Leaving out the pictures, copy each record below exactly.

### SUPPLIED ENTRIES
BEGIN

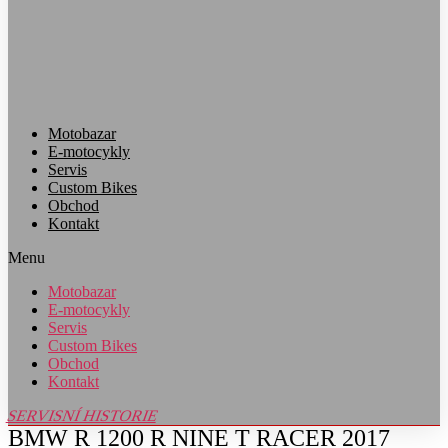
Motobazar
E-motocykly
Servis
Custom Bikes
Obchod
Kontakt
Menu
Motobazar
E-motocykly
Servis
Custom Bikes
Obchod
Kontakt
SERVISNÍ HISTORIE
BMW R 1200 R NINE T RACER 2017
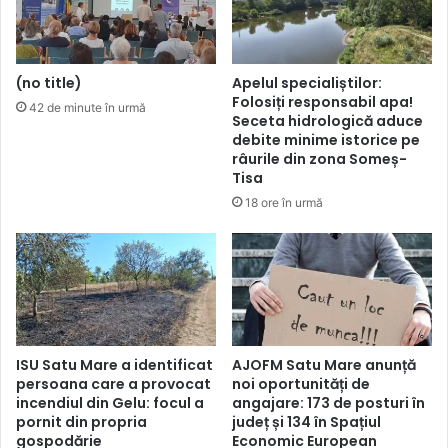
(no title)
Apelul specialiștilor:
Folosiți responsabil apa!
42 de minute în urmă
Seceta hidrologică aduce
debite minime istorice pe
râurile din zona Someș-
Tisa
18 ore în urmă
ISU Satu Mare a identificat
AJOFM Satu Mare anunță
persoana care a provocat
noi oportunități de
incendiul din Gelu: focul a
angajare: 173 de posturi în
pornit din propria
județ și 134 în Spațiul
gospodărie
Economic European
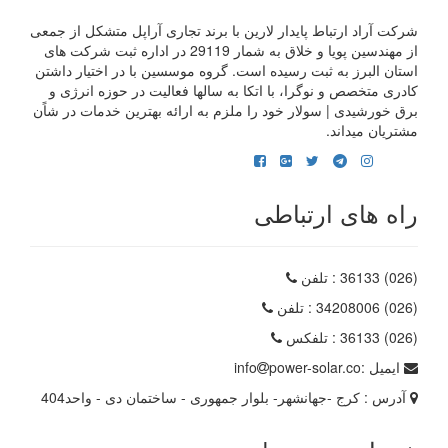
شرکت آراد ارتباط پایدار لارین با برند تجاری آراپل متشکل از جمعی
از مهندسین پویا و خلاق به شمار 29119 در اداره ثبت شرکت های
استان البرز به ثبت رسیده است. گروه موسسین با در اختیار داشتن
کادری متخصص و نوگرا، با اتکا به سالها فعالیت در حوزه انرژی و
برق خورشیدی | سولار خود را ملزم به ارائه بهترین خدمات در شاًن
مشتریان میداند.
راه های ارتباطی
(026) 36133
: تلفن
(026) 34208006
: تلفن
(026) 36133
: تلفکس
ایمیل :
power-solar.co
info
آدرس :
کرج -جهانشهر- بلوار جمهوری - ساختمان دی - واحد404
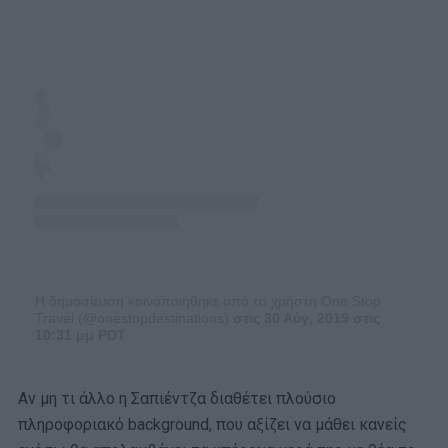
Η δημοσίευση κοινοποιήθηκε από το χρήστη One Stop
Travel (@onestopdestinations)
στις 30 Αύγ, 2019 στις
10:31 μμ PDT
Αν μη τι άλλο η Σαπιέντζα διαθέτει πλούσιο
πληροφοριακό background, που αξίζει να μάθει κανείς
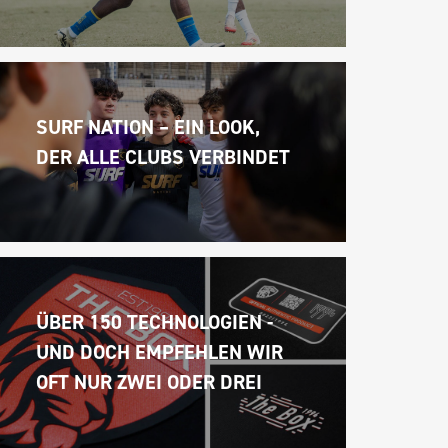
SURF NATION – EIN LOOK, 
DER ALLE CLUBS VERBINDET
ÜBER 150 TECHNOLOGIEN - 
UND DOCH EMPFEHLEN WIR 
OFT NUR ZWEI ODER DREI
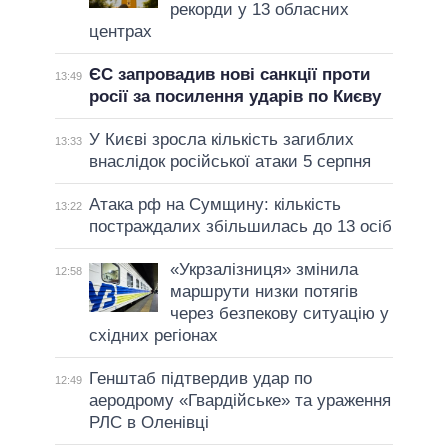
рекорди у 13 обласних
центрах
ЄС запровадив нові санкції проти
13:49
росії за посилення ударів по Києву
У Києві зросла кількість загиблих
13:33
внаслідок російської атаки 5 серпня
Атака рф на Сумщину: кількість
13:22
постраждалих збільшилась до 13 осіб
«Укрзалізниця» змінила
12:58
маршрути низки потягів
через безпекову ситуацію у
східних регіонах
Генштаб підтвердив удар по
12:49
аеродрому «Гвардійське» та ураження
РЛС в Оленівці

END

### SOLUTION TO THIS EXERCISE
Motobazar
E-motocykly
Servis
Custom Bikes
Obchod
Kontakt
Menu
Motobazar
E-motocykly
Servis
Custom Bikes
Obchod
Kontakt
SERVISNÍ HISTORIE
BMW R 1200 R NINE T RACER 2017
(no title)
Apelul specialiștilor:
Folosiți responsabil apa!
42 de minute în urmă
Seceta hidrologică aduce
debite minime istorice pe
râurile din zona Someș-
Tisa
18 ore în urmă
ISU Satu Mare a identificat
AJOFM Satu Mare anunță
persoana care a provocat
noi oportunități de
incendiul din Gelu: focul a
angajare: 173 de posturi în
pornit din propria
județ și 134 în Spațiul
gospodărie
Economic European
شرکت آراد ارتباط پایدار لارین با برند تجاری آراپل متشکل از جمعی
از مهندسین پویا و خلاق به شمار 29119 در اداره ثبت شرکت های
استان البرز به ثبت رسیده است. گروه موسسین با در اختیار داشتن
کادری متخصص و نوگرا، با اتکا به سالها فعالیت در حوزه انرژی و
برق خورشیدی | سولار خود را ملزم به ارائه بهترین خدمات در شاًن
مشتریان میداند.
راه های ارتباطی
(026) 36133
: تلفن
(026) 34208006
: تلفن
(026) 36133
: تلفکس
ایمیل :
power-solar.co
info
آدرس :
کرج -جهانشهر- بلوار جمهوری - ساختمان دی - واحد404
Η δημοσίευση κοινοποιήθηκε από το χρήστη One Stop
Travel (@onestopdestinations)
στις 30 Αύγ, 2019 στις
10:31 μμ PDT
Αν μη τι άλλο η Σαπιέντζα διαθέτει πλούσιο
πληροφοριακό background, που αξίζει να μάθει κανείς
SURF NATION – EIN LOOK, 
DER ALLE CLUBS VERBINDET
ÜBER 150 TECHNOLOGIEN - 
UND DOCH EMPFEHLEN WIR 
OFT NUR ZWEI ODER DREI
рекорди у 13 обласних
центрах
ЄС запровадив нові санкції проти
13:49
росії за посилення ударів по Києву
У Києві зросла кількість загиблих
13:33
внаслідок російської атаки 5 серпня
Атака рф на Сумщину: кількість
13:22
постраждалих збільшилась до 13 осіб
«Укрзалізниця» змінила
12:58
маршрути низки потягів
через безпекову ситуацію у
східних регіонах
Генштаб підтвердив удар по
12:49
аеродрому «Гвардійське» та ураження
РЛС в Оленівці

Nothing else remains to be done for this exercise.